I must admit that in the three years since the release of Everything Everywhere All At Once, much of what lingered with me was a vague feeling. It felt weird to discuss it with people who had also seen it, because they would go on and on about the sausage fingers scene and the bagel. Thankfully, what I did agree on with most people is that Waymond is one of the greatest characters in media—and if this post must become Waymond agitprop, I have no problem with it.
However, I was reminded about the movie again recently, and it seems that two semesters at a liberal arts university have made the gears in my brain turn in a different way. I definitely have a new appreciation for the actual, tangible themes of EEAAO. But, perhaps more importantly, I finally understand what it is that stuck with me about this (not pulling my punches here) 21st century masterpiece—a revelation that I will lovingly share with you, at no cost whatsoever. Unless you want to leave a tip.

Perhaps the first place to start is not actually the very beginning (although the first 50 seconds of this movie are so ridiculously good it’s hard to put into words). Instead, I’m going to assume you already watched EEAAO (WHICH YOU SHOULD! SPOILERS! BE WARNED!) and skip ahead to Evelyn’s first jump. This is the point where the movie finally blooms, and shows you its true colors. Surprise! Here is the multiverse. It never quite made sense to me why exactly all of this was happening to her, to Evelyn. With a little care, this is a line you can trace across the entire movie, and finally answer with Alpha-Waymond’s claim that Evelyn, this Evelyn, is the biggest of every failure in the multiverse. THE biggest failure. And finally here we get to the first instance of the movie’s titular claim to fame. It is the biggest story, the best story, the story with the people that lived life the worst and the people that lived life the best. Also, it’s the story of two people running a laundromat.
And it is this paradox that carries the movie on its back. This is the paradox that gives it its title. But there is a problem. A massive problem, actually. The movie spends about half of its runtime opening doors: first the multiverse, with Evelyn being the worst Evelyn. Then Jobu Tupaki, who is every Joy. A million versions of Deirdre. A million universes. Wrestling, milk, the Everything Donut, everything. But in order to accomplish the paradox, in order to close back on the laundromat, the movie needs that brooch. It needs a way to close every door at once. It needs to make sense to the viewer again.

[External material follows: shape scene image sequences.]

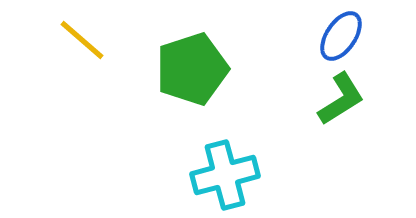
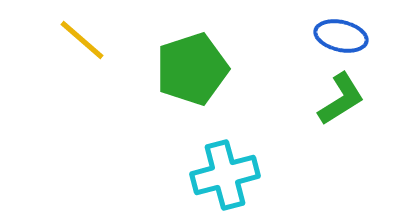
blue ellipse: rotated 69 degrees clockwise
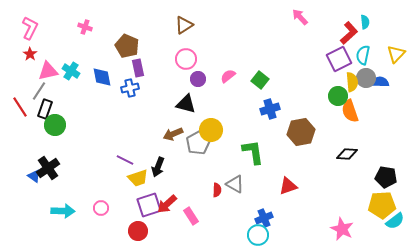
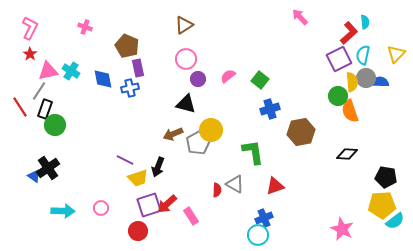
blue diamond at (102, 77): moved 1 px right, 2 px down
red triangle at (288, 186): moved 13 px left
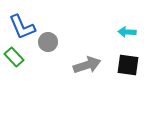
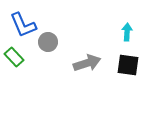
blue L-shape: moved 1 px right, 2 px up
cyan arrow: rotated 90 degrees clockwise
gray arrow: moved 2 px up
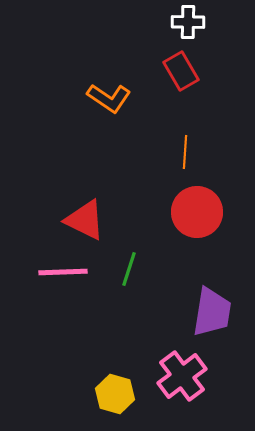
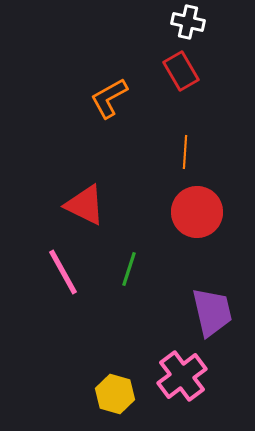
white cross: rotated 12 degrees clockwise
orange L-shape: rotated 117 degrees clockwise
red triangle: moved 15 px up
pink line: rotated 63 degrees clockwise
purple trapezoid: rotated 22 degrees counterclockwise
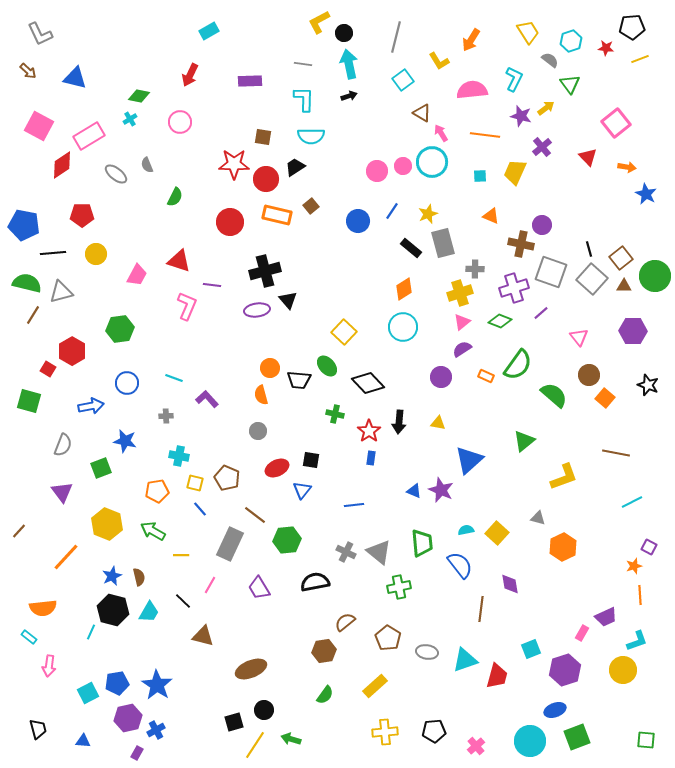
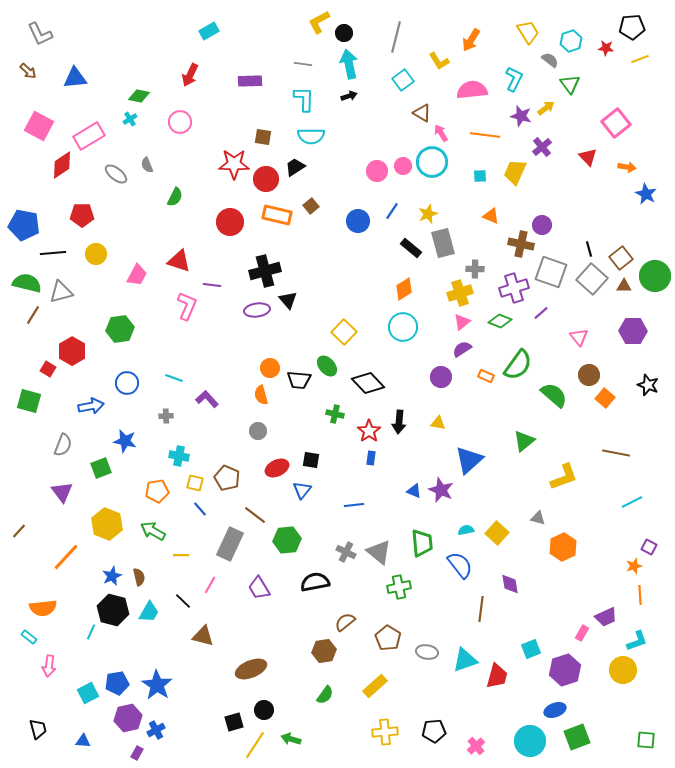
blue triangle at (75, 78): rotated 20 degrees counterclockwise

The answer is WAYMOND WANG. Waymond is the fucking pin on the massive, flowing cape that is this movie. I want people to know that without Waymond, this movie makes no sense. And so we have reached my favorite point of the movie (and many other people’s favorite). The quote by Waymond, “So, even you have broken my heart yet again, I wanted to say… In another life, I would have really liked just doing laundry and taxes with you.”
Waymond is not Evelyn’s husband. He is not Joy’s father. Waymond is a man who looks at every possibility, at every concept beyond his understanding, and could not care less. Evelyn and Joy are by design two sides of the same coin, both focused on what they could be or could have been. And indeed, up to the quote, that is what this movie has been: an exploration, a vision of a world with a hero and a villain and a billion plot points. And in less than 20 seconds, Waymond stops the movie dead on its tracks. No, he says. The world is me and you, here. The world is when I kiss you and we watch a movie on the couch with our daughter.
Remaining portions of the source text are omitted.